§ Exercise
Locate the string "choix" in the records below. Copy every line where it occurs.

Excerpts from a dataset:
==*==

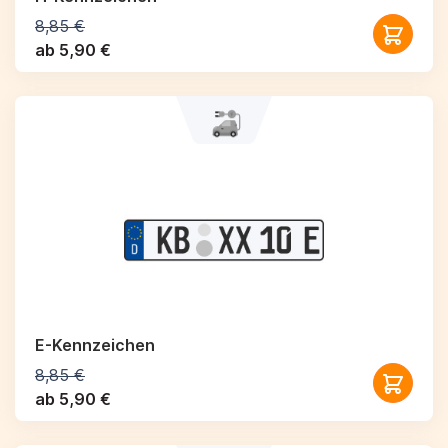
8,85 €
ab 5,90 €
E-Kennzeichen
8,85 €
ab 5,90 €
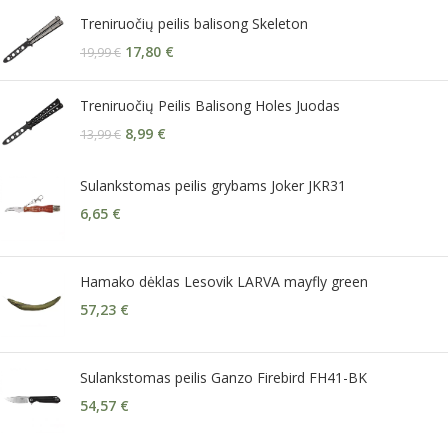
Treniruočių peilis balisong Skeleton
17,80
€
19,99
€
Treniruočių Peilis Balisong Holes Juodas
8,99
€
13,99
€
Sulankstomas peilis grybams Joker JKR31
6,65
€
Hamako dėklas Lesovik LARVA mayfly green
57,23
€
Sulankstomas peilis Ganzo Firebird FH41-BK
54,57
€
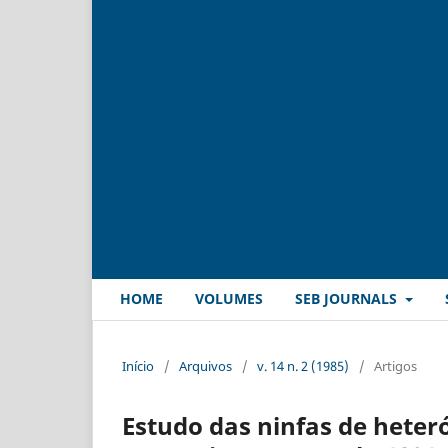
HOME
VOLUMES
SEB JOURNALS
Início
/
Arquivos
/
v. 14 n. 2 (1985)
/
Artigos
Estudo das ninfas de heter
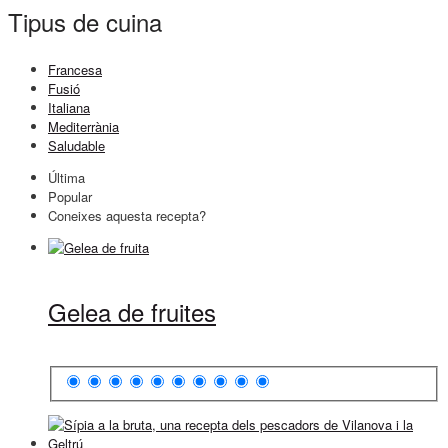
Tipus de cuina
Francesa
Fusió
Italiana
Mediterrània
Saludable
Última
Popular
Coneixes aquesta recepta?
Gelea de fruites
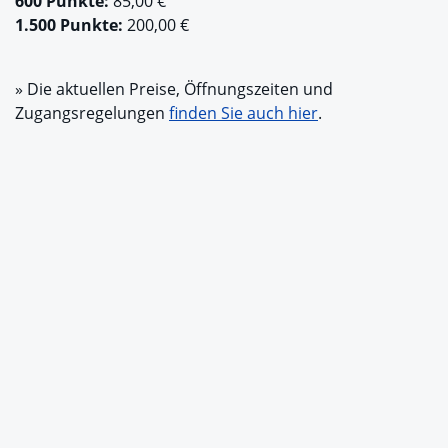
600 Punkte:
85,00 €
1.500 Punkte:
200,00 €
» Die aktuellen Preise, Öffnungszeiten und
Zugangsregelungen
finden Sie auch hier
.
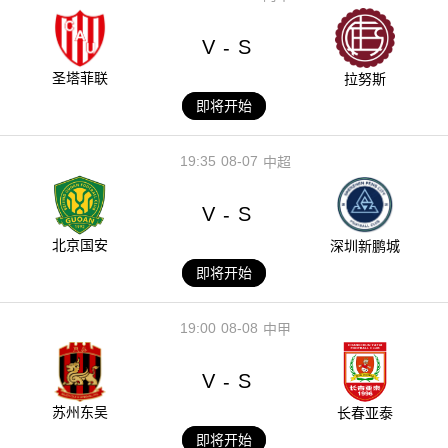
V
S
-
圣塔菲联
拉努斯
即将开始
19:35
08-07
中超
V
S
-
北京国安
深圳新鹏城
即将开始
19:00
08-08
中甲
V
S
-
苏州东吴
长春亚泰
即将开始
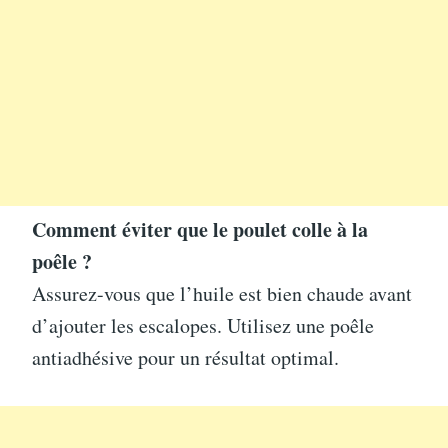
Comment éviter que le poulet colle à la
poêle ?
Assurez-vous que l’huile est bien chaude avant
d’ajouter les escalopes. Utilisez une poêle
antiadhésive pour un résultat optimal.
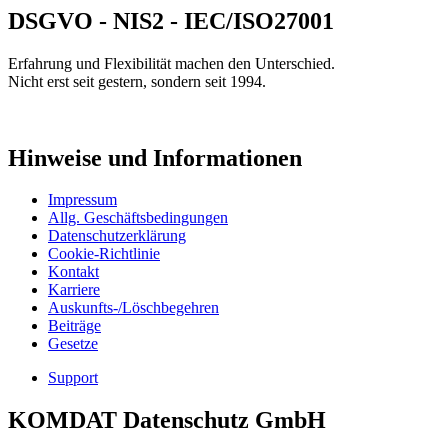
DSGVO - NIS2 - IEC/ISO27001
Erfahrung und Flexibilität machen den Unterschied.
Nicht erst seit gestern, sondern seit 1994.
Hinweise und Informationen
Impressum
Allg. Geschäftsbedingungen
Datenschutzerklärung
Cookie-Richtlinie
Kontakt
Karriere
Auskunfts-/Löschbegehren
Beiträge
Gesetze
Support
KOMDAT Datenschutz GmbH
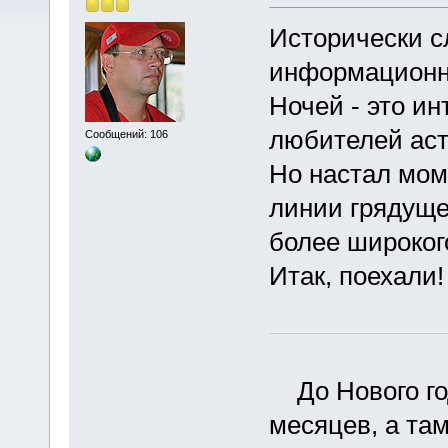
Исторически с
информационн
Ночей - это и
любителей аст
Сообщений: 106
Но настал мом
линии грядуще
более широког
Итак, поехали!
До Нового год
месяцев, а та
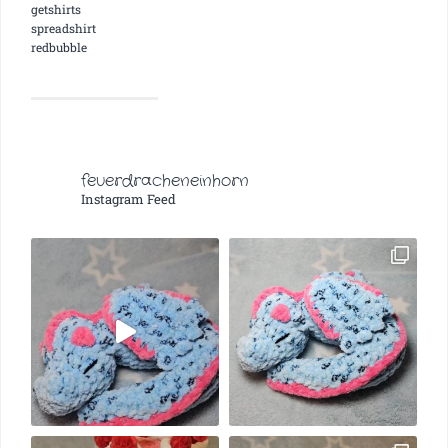
getshirts
spreadshirt
redbubble
feuerdracheneinhorn
Instagram Feed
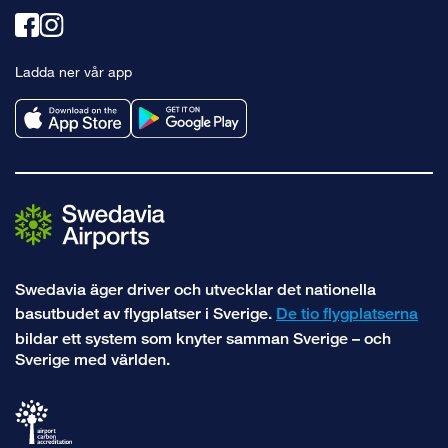
Länk
Länk
till
till
Ladda ner vår app
facebook
instagram
Swedavia äger driver och utvecklar det nationella
basutbudet av flygplatser i Sverige.
De tio flygplatserna
bildar ett system som knyter samman Sverige – och
Sverige med världen.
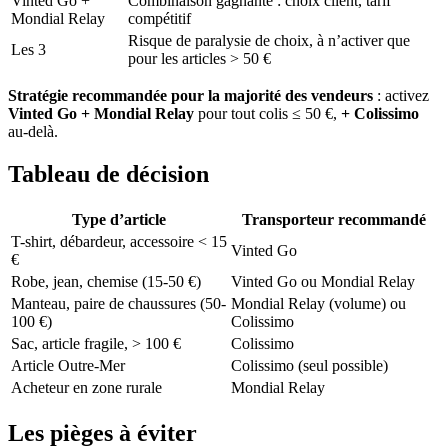
Vinted Go +
Combinaison gagnante : choix client, tarif
Mondial Relay
compétitif
Risque de paralysie de choix, à n’activer que
Les 3
pour les articles > 50 €
Stratégie recommandée pour la majorité des vendeurs
: activez
Vinted Go + Mondial Relay
pour tout colis ≤ 50 €,
+ Colissimo
au-delà.
Tableau de décision
Type d’article
Transporteur recommandé
T-shirt, débardeur, accessoire < 15
Vinted Go
€
Robe, jean, chemise (15-50 €)
Vinted Go ou Mondial Relay
Manteau, paire de chaussures (50-
Mondial Relay (volume) ou
100 €)
Colissimo
Sac, article fragile, > 100 €
Colissimo
Article Outre-Mer
Colissimo (seul possible)
Acheteur en zone rurale
Mondial Relay
Les pièges à éviter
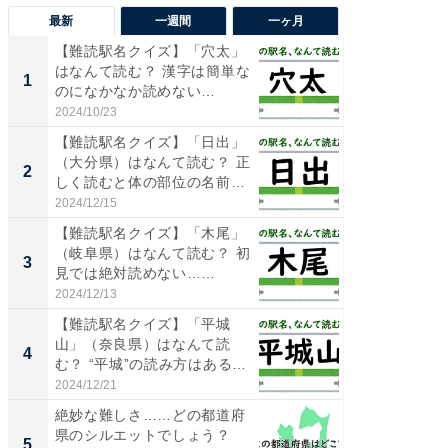
最新
一週間
一ヶ月
【難読駅名クイズ】「穴太」
【兵庫
はなんて読む？ 漢字は簡単な
ーメン
1
1
のになかなか読めない…
再現した
道...
2024/10/23
2026/08/0
【難読駅名クイズ】「日出」
【三重
（大分県）はなんて読む？ 正
の直営
2
2
しく読むと体の部位の名前
ダ大判焼
に...
伊...
2024/12/15
2026/08/0
【難読駅名クイズ】「木尾」
【千葉県
（岐阜県）はなんて読む？ 初
級マー
3
3
見では絶対読めない……
ノベし
ー...
2024/12/13
2026/08/0
【難読駅名クイズ】「平城
ステラ
山」（奈良県）はなんて読
詰め放題
4
4
む？ “平城”の読み方はある都
00円で「
道...
2024/12/21
2026/08/0
絶妙な難しさ……どの都道府
立山連
県のシルエットでしょう？
風呂に、
5
5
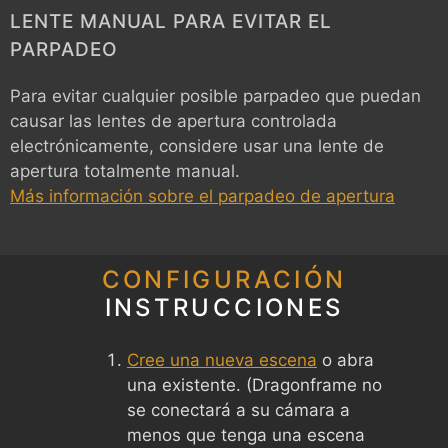
LENTE MANUAL PARA EVITAR EL
PARPADEO
Para evitar cualquier posible parpadeo que puedan
causar las lentes de apertura controlada
electrónicamente, considere usar una lente de
apertura totalmente manual.
Más información sobre el parpadeo de apertura
CONFIGURACIÓN
INSTRUCCIONES
Cree una nueva escena
o abra
una existente. (Dragonframe no
se conectará a su cámara a
menos que tenga una escena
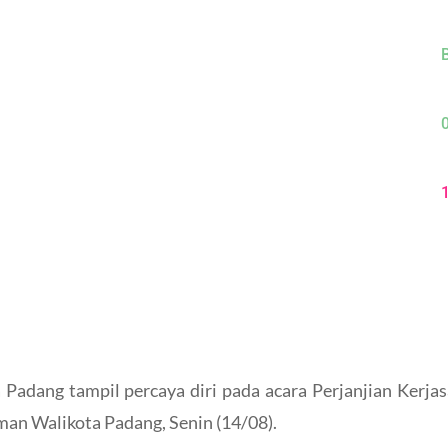
B
 Padang tampil percaya diri pada acara Perjanjian Ker
man Walikota Padang, Senin (14/08).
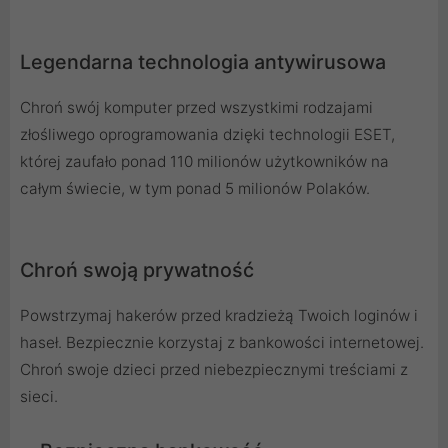
Legendarna technologia antywirusowa
Chroń swój komputer przed wszystkimi rodzajami
złośliwego oprogramowania dzięki technologii ESET,
której zaufało ponad 110 milionów użytkowników na
całym świecie, w tym ponad 5 milionów Polaków.
Chroń swoją prywatność
Powstrzymaj hakerów przed kradzieżą Twoich loginów i
haseł. Bezpiecznie korzystaj z bankowości internetowej.
Chroń swoje dzieci przed niebezpiecznymi treściami z
sieci.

==*==

§ Your solution
Combinaison gagnante : choix client, tarif
Risque de paralysie de choix, à n’activer que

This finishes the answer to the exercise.